En el desenlace de «Los altillos de Brumal», la narradora sugiere cómo deben encararse las historias fantásticas. Aconseja silenciar las voces de la razón, en el fondo una rémora interpuesta entre la vida y cierta verdad, quizá más compleja y sutil, y también debilitar «ese rincón del cerebro empecinado en escupir frases aprendidas y juiciosas, dejar que las palabras fluyan libres de cadenas y ataduras». En efecto, el conjunto de la narrativa de Cristina Fernández Cubas puede entenderse como una reflexión sobre lo fantástico y las posibilidades que éste nos proporciona para obtener una visión distinta, más compleja, de la realidad. E incluso cuando sus cuentos no lo son, se vale de las técnicas y los motivos del género para interesar al lector, jugando con la intriga, el misterio y la incertidumbre. No en vano, la estética de lo fantástico pone de manifiesto fisuras y carencias de la conducta humana, al tiempo que nos muestra cómo lo familiar puede convertirse en extraño, en algo incontrolable e incluso siniestro, valiéndose —por ejemplo— de las sorprendentes posibilidades que esconden los objetos, siguiendo así la tradición de las vanguardias del siglo XX. De igual forma, utiliza la ambigüedad para ocultar más que para mostrar, dosifica la información y exige la atención del lector, mientras se sirve del lenguaje como motivo de reflexión e instrumento de sugestión y poder. Pero, sobre todo, la autora se muestra insatisfecha con el legado recibido de la tradición literaria, de ahí que ponga la técnica, los motivos y la retórica del género al servicio de la historia, y que utilice de manera novedosa los recursos establecidos por lo fantástico, logrando, casi sin excepción, sorprender a los lectores con el desarrollo del relato. Así, maneja con absoluta libertad el tiempo y el espacio, la voz narradora y los desenlaces, sin olvidar motivos tan asentados en la historia del género como el doble, el espejo, los fantasmas o umbrales y el viaje iniciático. Entre sus personajes, por tanto —no podía ser de otro modo—, no faltan quienes esconden psicologías confusas o crueles, o habitan mundos paralelos, diferentes, regidos por otras normas. En suma, ni la realidad ni los personajes suelen ser en estos cuentos lo que sugieren, de ahí que necesitemos ir más allá de la mera apariencia para entender su compleja realidad.
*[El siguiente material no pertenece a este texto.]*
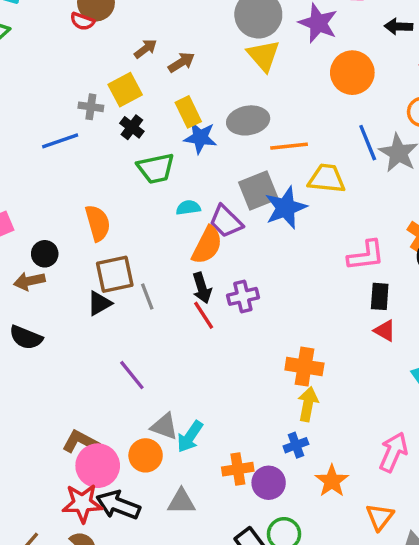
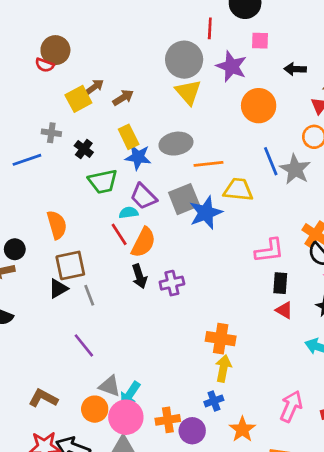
yellow square: (125, 90) -> (78, 99), moved
purple trapezoid: (226, 221) -> (143, 196), moved
gray line: (147, 296) -> (89, 295), moved
red line: (204, 315) -> (119, 234), moved
pink circle: (98, 466) -> (126, 417), moved

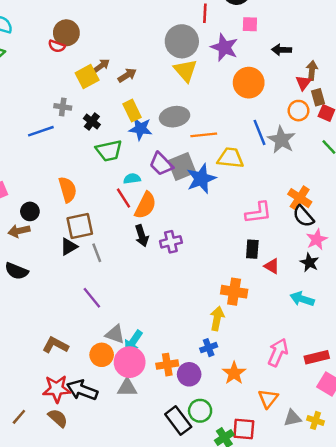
purple trapezoid: (143, 196) -> (161, 164), moved
black rectangle: (280, 283) -> (252, 249), moved
orange cross: (221, 339) -> (234, 292), moved

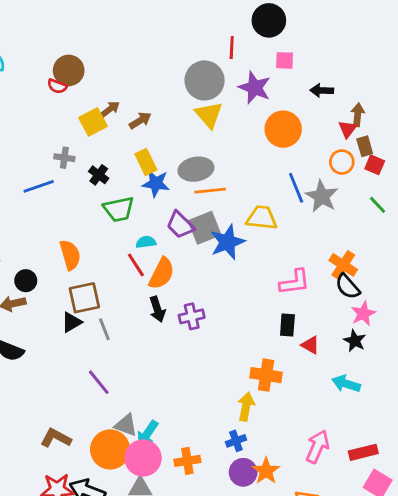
orange line: (204, 135) -> (210, 191), moved
orange circle: (102, 355) -> (110, 449), size x1.4
purple circle: (189, 374) -> (243, 472), moved

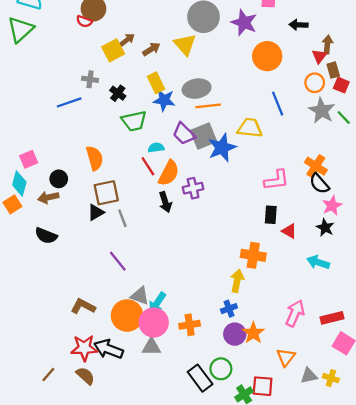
yellow triangle: (209, 115) -> (185, 45), moved
gray star: (322, 196) -> (322, 111), moved
purple cross: (192, 316) -> (193, 188), moved

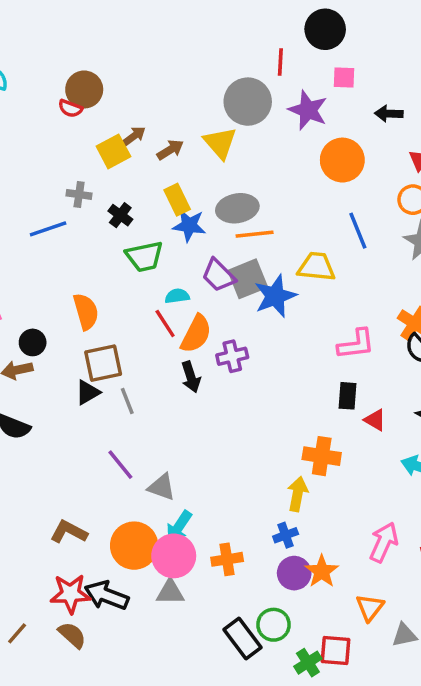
gray triangle: (140, 296) -> (162, 487), moved

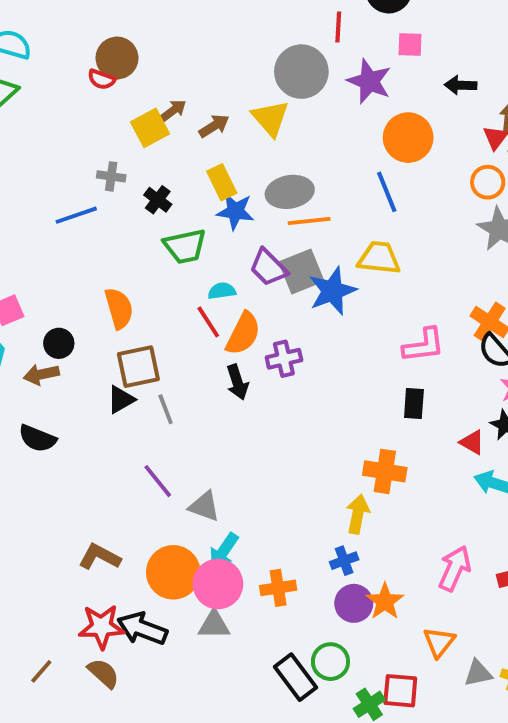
blue line: (358, 231) -> (387, 192), moved
red triangle: (375, 420) -> (472, 442), moved

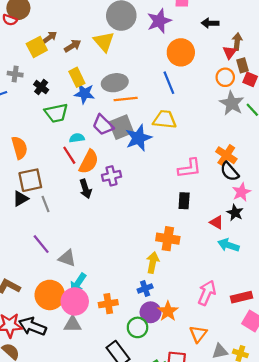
purple star: (369, 81) -> (159, 21), turned 30
green circle: (330, 662) -> (138, 327), moved

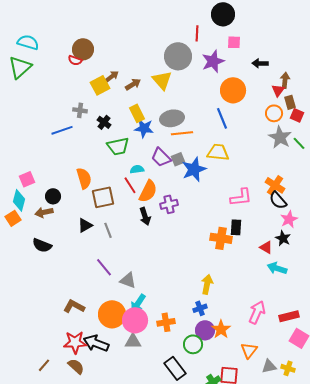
gray square: (121, 127) -> (178, 159), size x0.6
brown square: (30, 180) -> (103, 197), moved
orange cross: (168, 239) -> (221, 238), moved

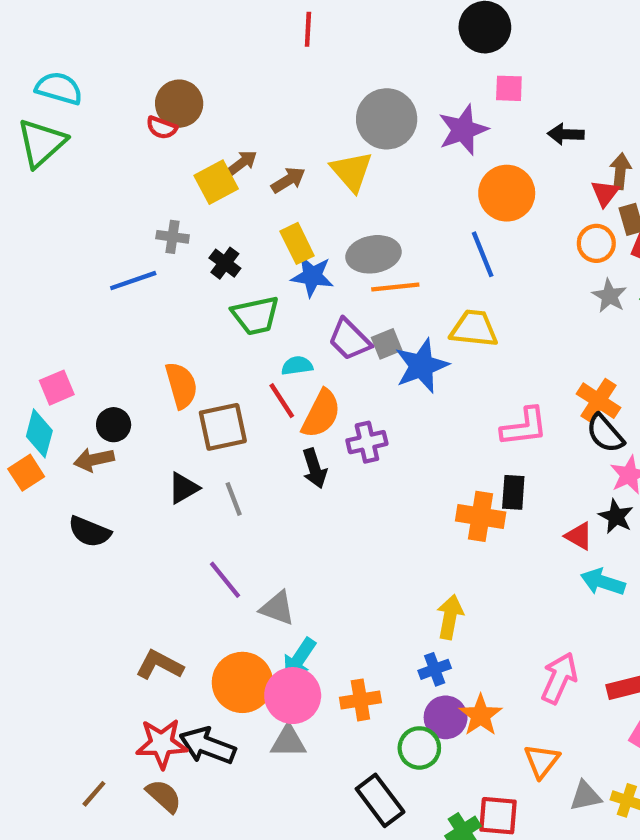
red line: (197, 33) -> (308, 29), moved
gray star: (280, 137) -> (609, 296), size x0.7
Al margen de las lecturas metafóricas y simbólicas a las que se prestan muchos de estos relatos, no debería olvidarse que Cristina Fernández Cubas es, por encima de todo, una narradora de fabulosas historias enigmáticas, por lo que sus cuentos nunca dejan indiferentes al lector. Si algo intuimos leyéndolas es lo mucho que la autora, a su vez, ha debido de disfrutar armando estos rompecabezas inteligentes y sugestivos, fundados en la observación precisa y sutil de una realidad confusa e inquietante, donde apariencia y esencia, verdad y mentira, resultan cada vez más difíciles de distinguir.